Anna Kendrick and Blake Lively make for an unlikely pair in director Paul Feig’s schizophrenic comic-thriller A Simple Favor. (It’s a bad title, one that is infinitely confusable with A Simple Plan and A Simple Wish. Apologies in advance if I accidentally refer to one of those in this review.) The movie is based on a novel by Darcy Bell, and was adapted by Jessica Sharzer (who’s perhaps best known for writing several episodes of American Horror Story). At its best, A Simple Favor enters a kind of Kathleen Turner-in-Serial Mom territory (although Feig doesn’t always have the nerve of a John Waters): one in which the world of “normal” suburban people is infinitely more disturbing than it appears to be.  

Kendrick plays Stephanie Smothers, an aggressively cheerful housewife without a husband: if she were a Stepford wife, the men’s association would deprogram her. Stephanie’s primary outlet (aside from over-volunteering at her kid’s school) is a domestic-themed vlog, and the movie opens with an entry from that vlog, in which Stephanie updates her viewers on her new best friend Emily (Lively), who’s mysteriously vanished. Then the movie takes us back a few weeks, to when Stephanie and Emily first meet. (Their sons are in the same kindergarten class.) What unfolds is a kind of comic reworking of Gone Girl, seen through the eyes of a bewildered best friend. 

Anna Kendrick is nothing if not game. And there isn’t another actress who could play this character better. Kendrick first registered as the mousy, most-likely-to-sit-at-the- front-of-the-classroom type in Up in the Air (the 2009 George Clooney vehicle). In A Simple Favor, it’s as though Kendrick is making fun of that initial image of the perky, hyper, straight-A-student.

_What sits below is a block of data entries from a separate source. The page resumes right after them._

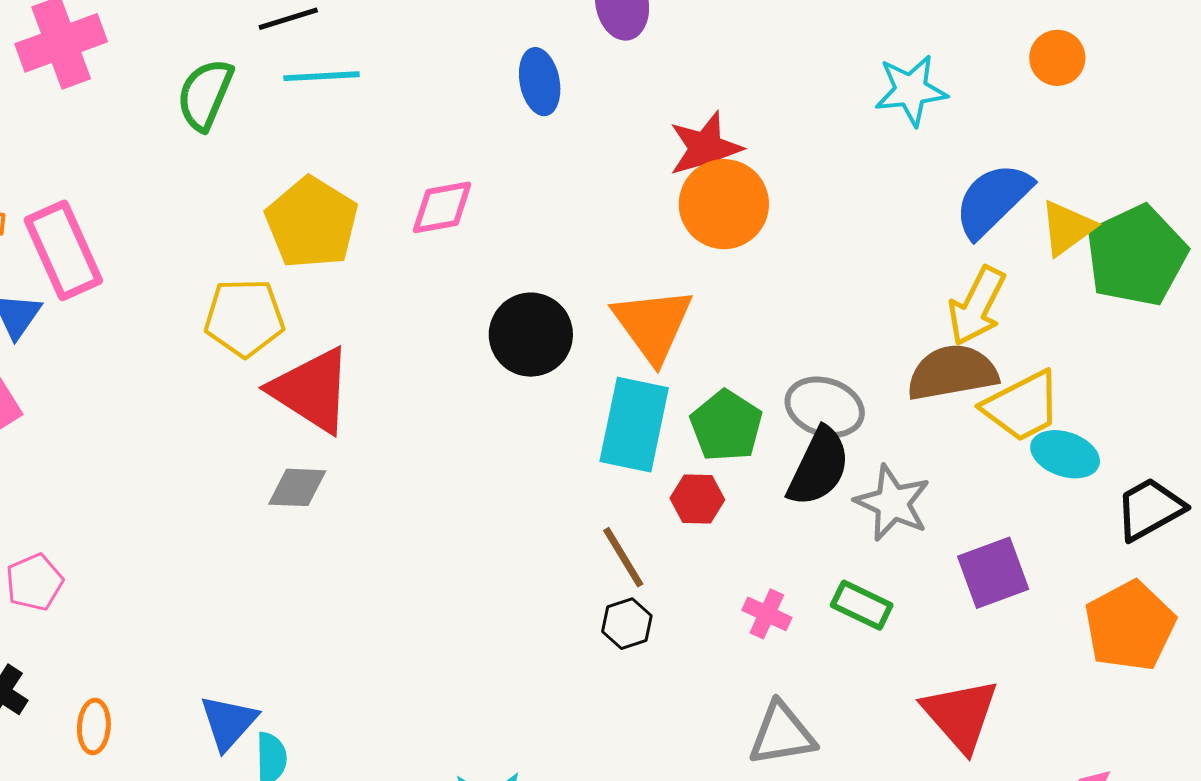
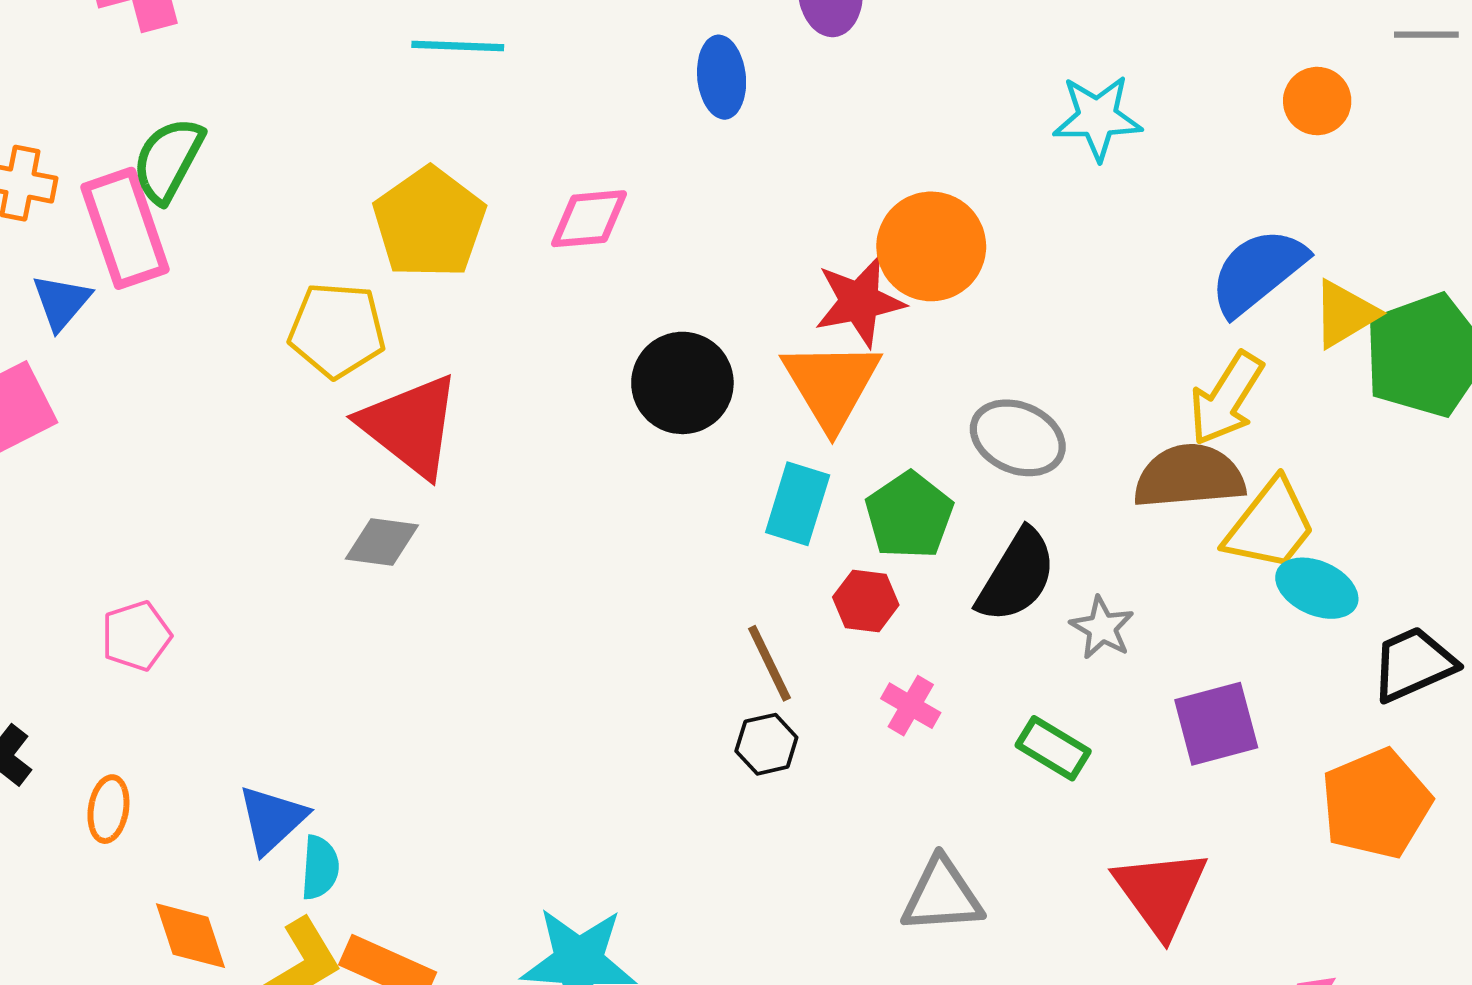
orange circle: (1057, 58) -> (1317, 101), moved
cyan star: (911, 90) -> (1097, 118), moved
green semicircle: (205, 94) -> (168, 160), moved
red star: (706, 149) -> (860, 302), moved
yellow trapezoid: (1022, 406) -> (1270, 525), turned -30
gray ellipse: (825, 407) -> (1018, 438), moved
cyan rectangle: (634, 425) -> (798, 504), size x0.7
gray star: (892, 503) -> (1102, 628), size x0.7
pink pentagon: (34, 582) -> (136, 636), moved
pink cross: (767, 614) -> (911, 706), moved

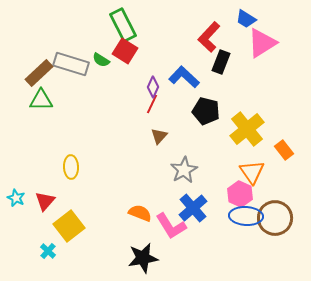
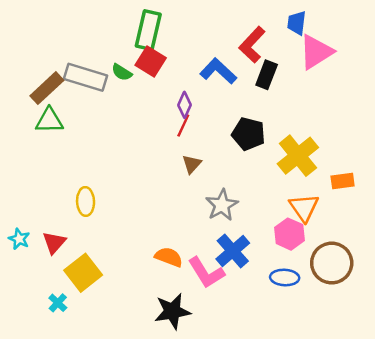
blue trapezoid: (246, 19) -> (297, 23), turned 65
green rectangle: (123, 25) -> (148, 30), turned 40
blue L-shape: (184, 77) -> (218, 71), moved
orange rectangle: (284, 150) -> (343, 181), turned -60
blue ellipse: (246, 216) -> (285, 277), moved, size x0.7

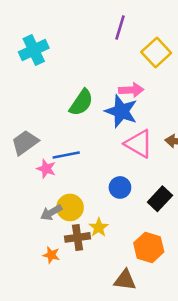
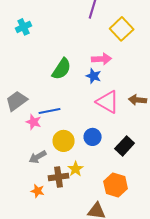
cyan cross: (34, 50) -> (24, 27), size x0.7
blue star: (121, 111) -> (94, 76), size x0.6
yellow circle: (70, 207) -> (64, 141), moved

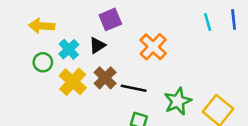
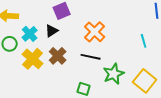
cyan line: (208, 22) -> (144, 41), moved
black line: (134, 88) -> (91, 57), moved

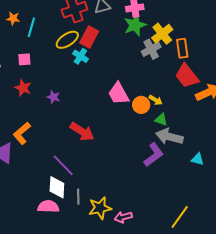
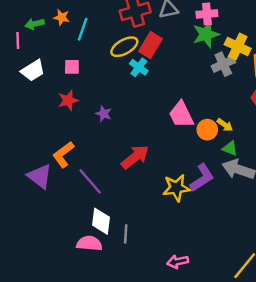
yellow cross: (162, 34) -> (238, 47), turned -30
red star: (23, 88) -> (68, 100), turned 30
red arrow: (82, 132) -> (135, 157), turned -75
purple L-shape: (154, 155) -> (202, 178), moved
purple line: (63, 165) -> (90, 181), moved
yellow star: (100, 208) -> (176, 188), moved

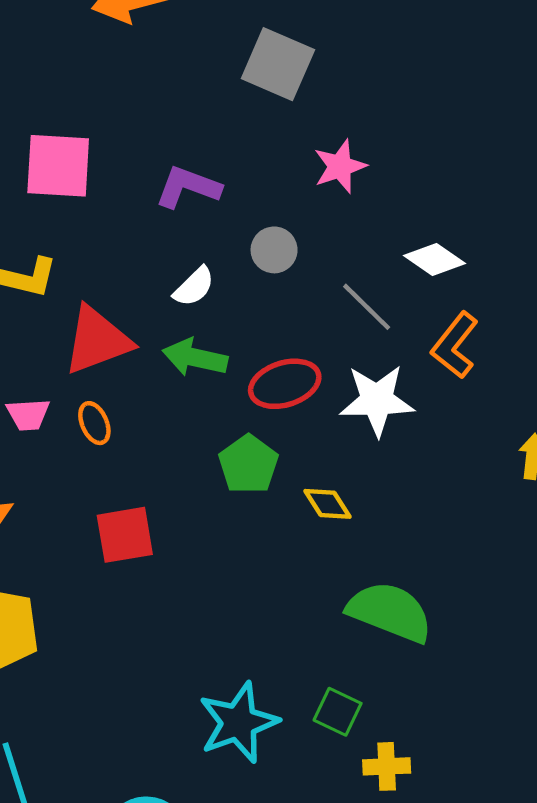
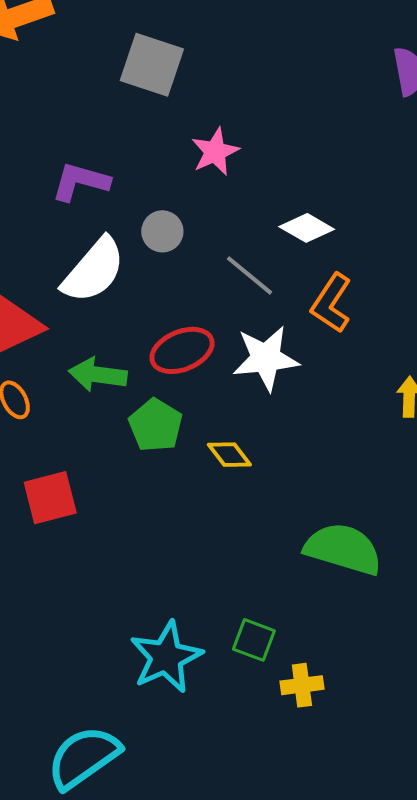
white semicircle: (194, 287) -> (94, 270), size x1.8
green arrow: (195, 358) -> (98, 375), moved
green semicircle: (390, 612) -> (343, 549), moved

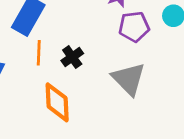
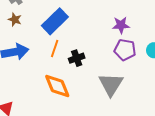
orange diamond: (57, 102) -> (57, 86), turned -36

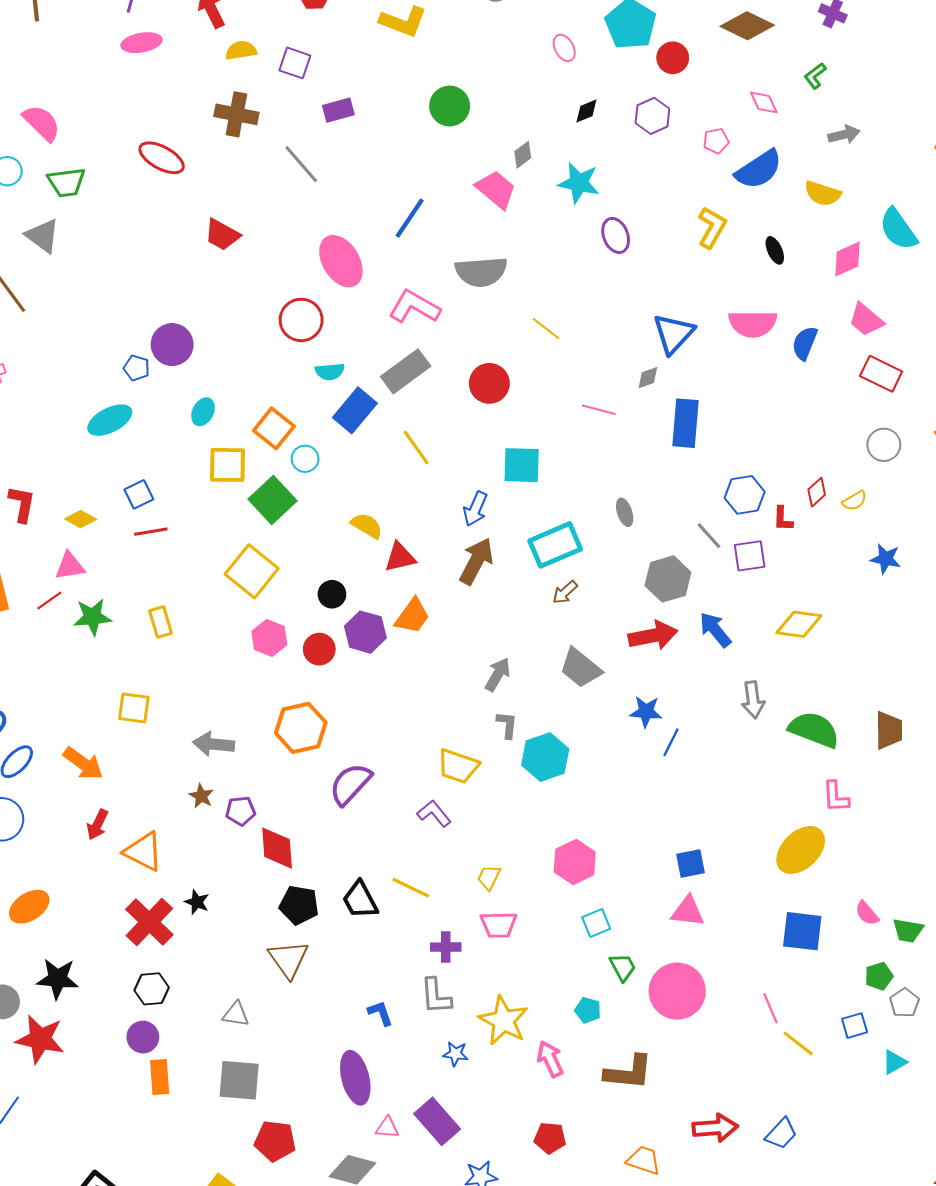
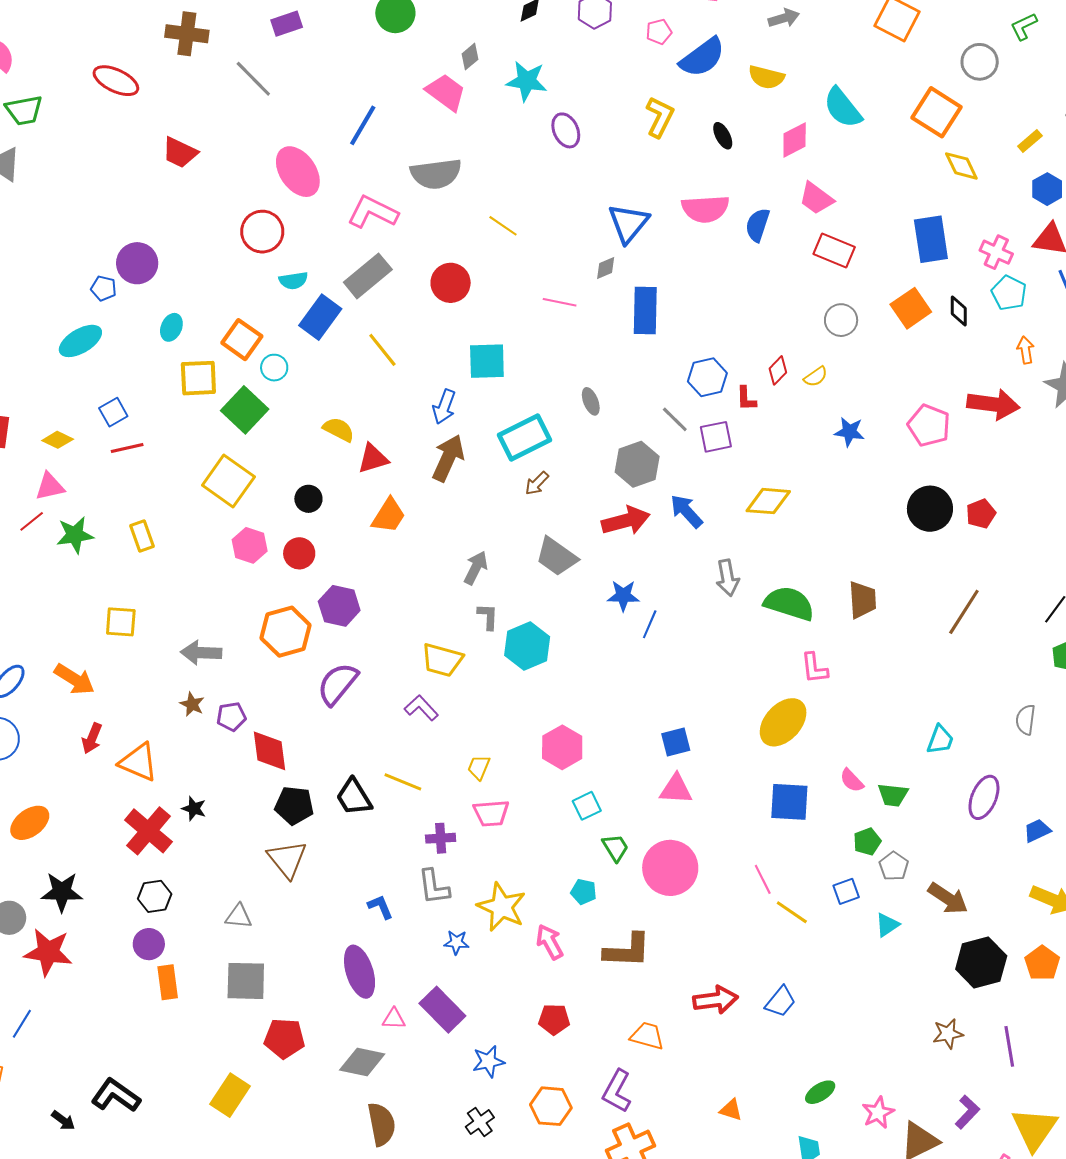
purple hexagon: (365, 632) -> (339, 606), moved

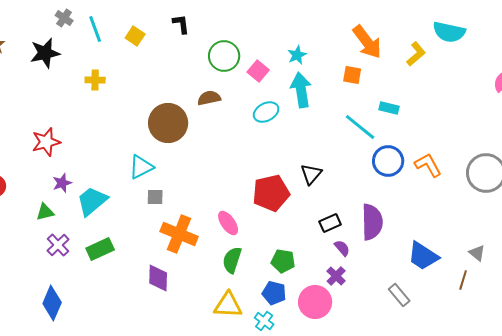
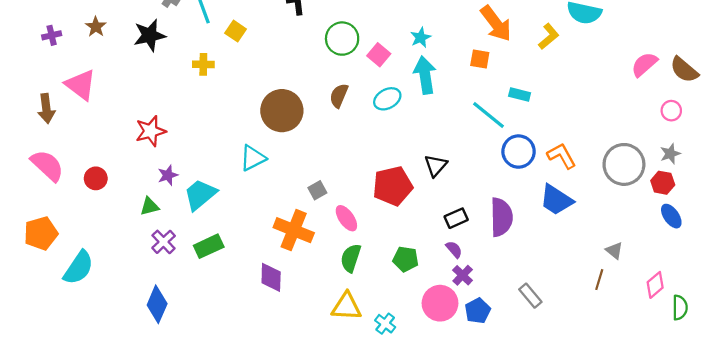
yellow square: (135, 36) -> (236, 31), moved
brown semicircle: (209, 98) -> (339, 96), moved, turned -55
gray square: (155, 197) -> (317, 190), moved, turned -30
purple semicircle: (342, 248) -> (454, 249), moved
blue trapezoid: (423, 256) -> (556, 200), moved
blue pentagon: (274, 293) -> (478, 311), moved, turned 30

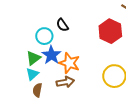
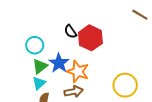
red hexagon: (110, 31) -> (90, 38), moved
cyan circle: (44, 36) -> (35, 45), moved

But comedies like Pitch Perfect have allowed Kendrick to loosen up, and shown us that she possesses many layers as an actress. She’s a remarkably hard working actress, and you can feel that in A Simple Favor. 

But the reason Kendrick’s performance works is because of Blake Lively. They complement each other perfectly. Blake Lively is a tall, roving Venus flytrap of a woman, and as Emily, she rocks a men’s pinstriped suit like Diane Keaton at the Oscars. Emily works in New York, in the fashion industry, but because of her writer-husband’s academic career, has been exiled to the suburbs of Connecticut. She derives much pleasure from the fact that Sean, her husband (the dashing Henry Golding, of Crazy Rich Asians), is a fledgling author who, after one successful novel a decade ago, hasn’t written a thing. Emily teaches Stephanie how to stop apologizing all the time, how to push back against pushy men, and how to make the perfect martini (the key is in the frozen gin). 

The movie falters when Emily disappears, leaving us with the task of plodding through its Gone Girl/Girl on a Train-esque plot. Stephanie takes on the boring role of amateur detective, the kind of character in a Victorian sensation novel who exists merely to sort out plot exposition. She discovers a whole bunch of disturbing information about the Emily no one knew (there’s a memorable seen in which she meets Emily’s drunk mom, played by the delightful Jean Smart), and accidentally falls in love with Henry. (Who could blame her there?) 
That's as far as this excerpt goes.